Why not ?
Quand on approche le nouvel album de Leprous, Pitfalls, on voit en filigrane une tête de Bouddha sur l’artwork et on se dit que les Norvégiens ont voulu apporter une touche zen et méditative à leur sixième album. Mais on voit aussi les couleurs grises et le titre, Pitfalls, ces pièges dans lesquels on ne veut pas tomber car on n'en voit pas le fond. On se retrouve donc face à un premier paradoxe, voire un dilemme conceptuel et musical. Mais on peut se reposer sur des bases solides : Leprous c'est du progressif dans le sens presque expérimental de la définition. On passe d'un monde à l'autre, des sons électroniques, des touches pop, de la saturation prenante. Du coup, on se plonge dans Pitfalls avec une certaine impatience. L'impatience de savoir s'ils sont en mesure de garder la barre aussi haute qu’à leur habitude.
La structure de l'album donne une impression de spirale, comme un crescendo où des parties d'un titre sont portées vers le suivant jusqu'à un climax. Si on remonte le fil à partir de Alleviate, on retrouve de la douceur dans Observe The Train (on a l’impression de retomber en enfance en revivant un moment de quiétude rassurante avec une figure paternelle la main sur notre épaule qui nous murmure que tout va bien), un peu de pop désespérée dans I Lose Hope et son refrain presque murmuré mais qui porte un sens lourd et quelque chose de plus léger et aérien sur By My Throne. Tout cela mélangé se retrouve donc sur Alleviate : légèreté, douceur mais un peu de désespoir, de tristesse et surtout d'incroyables explosions musicales. On se retrouve porté par une émotion dont le porte-étendard est le chanteur, Einar Solberg, dont le timbre aigu puis doux et parfois éraillé peut repousser ou séduire mais ne laisse jamais indifférent.

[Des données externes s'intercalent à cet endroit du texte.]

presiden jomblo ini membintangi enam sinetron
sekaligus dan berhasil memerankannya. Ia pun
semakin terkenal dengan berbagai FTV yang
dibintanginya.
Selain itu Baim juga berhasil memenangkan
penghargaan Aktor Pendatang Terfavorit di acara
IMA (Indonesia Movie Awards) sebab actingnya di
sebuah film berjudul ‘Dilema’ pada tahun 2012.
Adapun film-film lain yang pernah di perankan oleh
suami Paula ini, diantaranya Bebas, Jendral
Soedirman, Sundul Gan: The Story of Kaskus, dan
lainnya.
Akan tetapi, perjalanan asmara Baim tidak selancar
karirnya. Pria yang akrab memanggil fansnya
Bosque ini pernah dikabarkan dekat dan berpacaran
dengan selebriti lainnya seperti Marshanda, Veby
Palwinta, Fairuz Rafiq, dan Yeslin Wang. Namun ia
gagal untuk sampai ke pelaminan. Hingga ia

On sent de la finesse à tous les niveaux. Leprous rentre rarement dans le lard et préfère découper façon dentelle sa musique. Écoutez ces petites touches de charleston sur Below, premier titre de l'album, qui impose un groove simple et pourtant plaisant après un départ plus que calme, voire solennel. La finesse s’exprime aussi dans les sons choisis. Ils étendent la palette au delà des instruments classiques. Les touches électroniques apportent un plus, une vrai plus-value dramatique avec les cordes dans I Lose Hope, un soutien aux lignes vocales sur By My Throne. Les atmosphères s’en trouvent valorisées sans que cela devienne trop baroque.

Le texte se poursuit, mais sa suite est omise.